Chennai, Jan. 11 Mr Raju’s shenanigans at Satyam have left everyone including industry captains outraged and frothing about how he has run a top company down and damaged brand India. Sorry to fuel your inflamed feelings, but, Mr Raju isn’t alone.

Raju has company

As former SEBI chief, Mr M. Damodaran, put it pithily; it is neither the first nor the last such instance. True. Mr Raju has company and plenty of it. Just jog your memory a bit and look at this illustrative, although not exhaustive, pantheon: Global Trust Bank, CRB Capital, Sterling Holiday, Dunlop, Peerless General Finance & Insurance Co., Pentamedia Graphics, DSQ Software, RBF Nidhi, Alwarpet Benefit Fund et al. Corporate law is replete with cases of oppression and mismanagement and running companies in a manner that are prejudicial to the interests of its members.

Strong Medicine

So what does the Central Government normally do in such situations? Fire and Hire – by the due process of law. Empowered by Section 388-E of the Companies Act, the Government can remove directors or any other person concerned in the conduct and management of the affairs of a company. And under Section 408 of the same Act, it can appoint new directors on the board. These it can do, after obtaining appropriate direction from the Company Law Board, a quasi judicial body.

The law has been framed in this way in order to allow for a judicial application of mind on these issues, rather than allow this extraordinary power to be exercised only by bureaucratic whim. This is a rather powerful section as it allows the Government to act with a speed that would not have been possible through the “protracted proceedings of the Courts of Law”.

The immediate future

It will now be up to the new board as soon as it is constituted to clear the debris and help the battered company resume operations normally. The appointment of Mr Deepak Parekh, Mr Kiran Karnik and Mr C. Achutan to the board marks a welcome first step, said Mr N.R. Sridharan, Chartered Accountant and a former Director in the Ministry of Corporate Affairs. Having been a Government nominee (appointed under Section 408) on the boards of a couple of troubled companies, he feels that three directors is the ideal number to move fast on a range of issues.

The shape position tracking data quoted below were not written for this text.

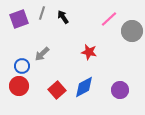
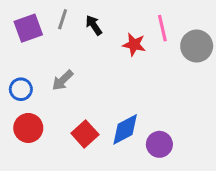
pink line: (109, 19) -> (162, 28), turned -60
red star: (89, 52) -> (134, 45), moved
blue circle: (22, 66) -> (21, 89), moved
purple circle: (120, 90) -> (159, 144), moved

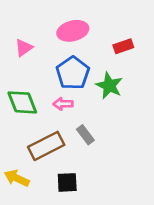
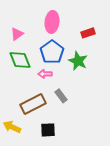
pink ellipse: (73, 31) -> (52, 22), turned -70
green diamond: (22, 102) -> (20, 60), moved

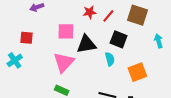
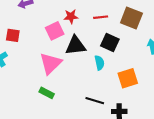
red star: (90, 12) -> (71, 16), moved
red line: (108, 16) -> (101, 17), turned 40
pink square: (66, 31) -> (55, 31), turned -30

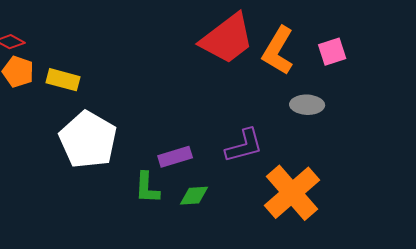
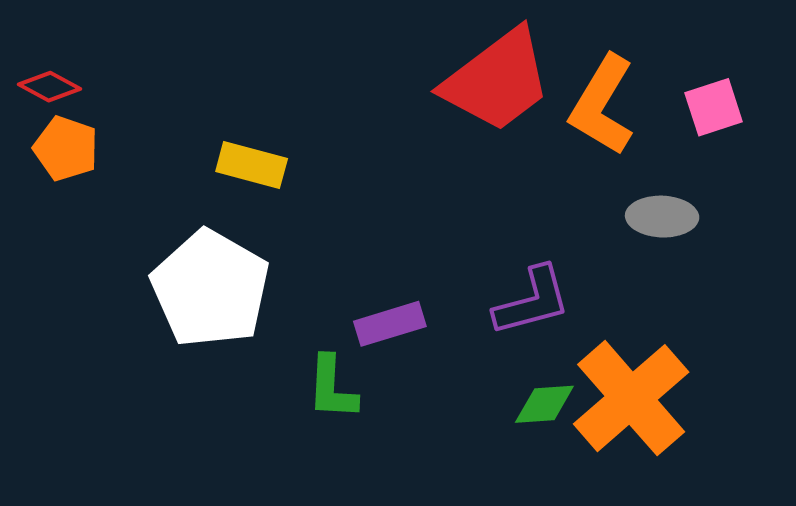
yellow rectangle: (63, 80) -> (252, 165), moved
green diamond: (194, 196) -> (544, 404), moved

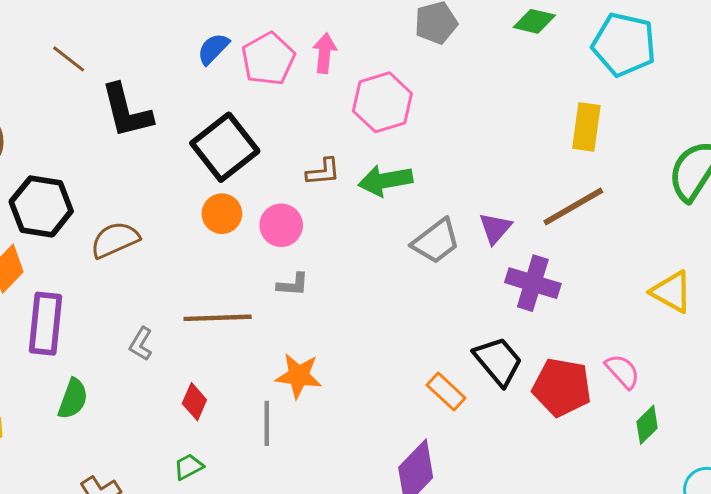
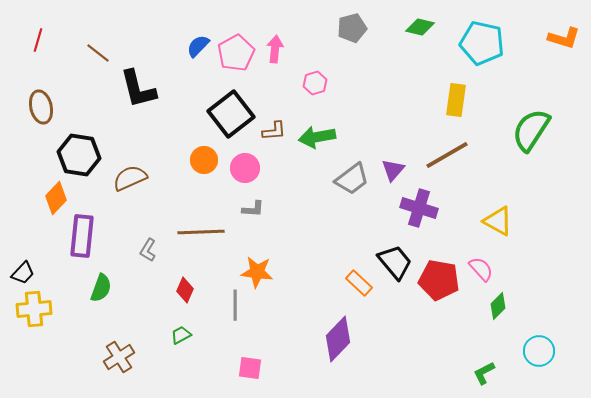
pink hexagon: (382, 102) -> (315, 83), size x0.6
black square: (225, 147) -> (231, 114), moved
yellow triangle: (672, 292) -> (498, 221), moved

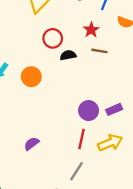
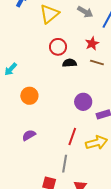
orange circle: (31, 77) -> (29, 96), moved
purple circle: (89, 111) -> (83, 102), moved
gray line: (76, 171) -> (65, 164), turned -30

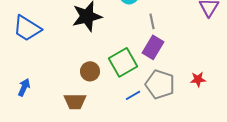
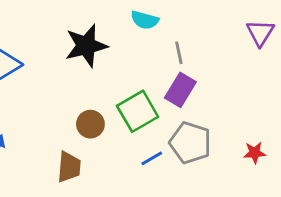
red star: (198, 79) -> (255, 153), moved
brown trapezoid: (75, 101) -> (69, 167), turned -85

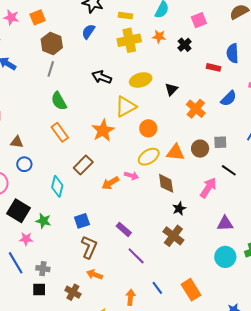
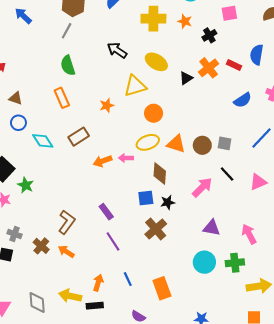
yellow ellipse: (141, 80) -> (156, 62), turned 35
orange cross: (196, 109) -> (209, 68), moved
orange star: (103, 130) -> (107, 105), size x0.6
pink arrow: (131, 176) -> (126, 158), turned 152
cyan diamond: (57, 186) -> (43, 141), moved, turned -60
blue square: (82, 221) -> (146, 198), moved
brown cross: (73, 292) -> (41, 246), moved

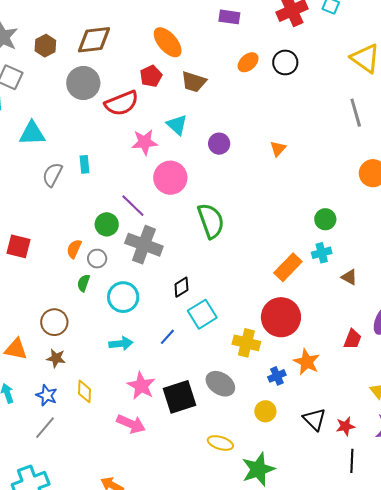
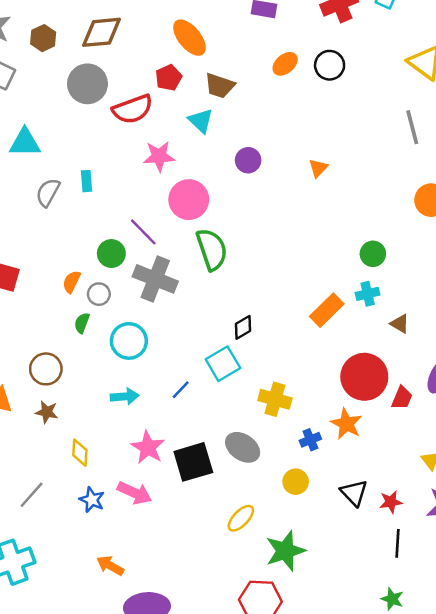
cyan triangle: (177, 125) -> (201, 121), moved
green semicircle: (211, 221) -> (212, 249), moved
black diamond: (181, 287) -> (243, 327), moved
red circle: (281, 317) -> (364, 377), moved
blue star: (47, 395) -> (92, 500), moved
yellow ellipse: (220, 443) -> (241, 518), turned -65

A larger number of directors may end up paralysing decision making during this crisis – especially when they have to cope with a lot of paper work and litigation. And the business needs to keep running and clients need to be reassured. A lot will depend on the first line of executives that report to the board. The new board will have to meet often, possibly once a week or 15 days for the next few months, he said.

A review of independence

The Government needs to assess the role of independent directors, not only in this specific case but also on a generic basis, according to Mr K. Ramesh, corporate lawyer. Pointing out the limitations in the role as well as practice of ‘independent directors’, Mr Ramesh said that the demands on and obligations of directors were high, but their rights were not specified by law.

Citing an example, he said that even when a director wanted to resign, he needed to fill up a form (No.32) for which he would have to depend on the company secretary. He would not independently be able to inform shareholders that he had resigned, and would continue to be responsible to shareholders if there was a delay in notifying the authorities by the company, according to him. Also, handsome remuneration that sometimes runs into lakhs of rupees actually ends up compromising the independence of directors, he said.

These are issues that the Government must address, if it wants to get more independent directors to come on board – and deliver what is expected of them.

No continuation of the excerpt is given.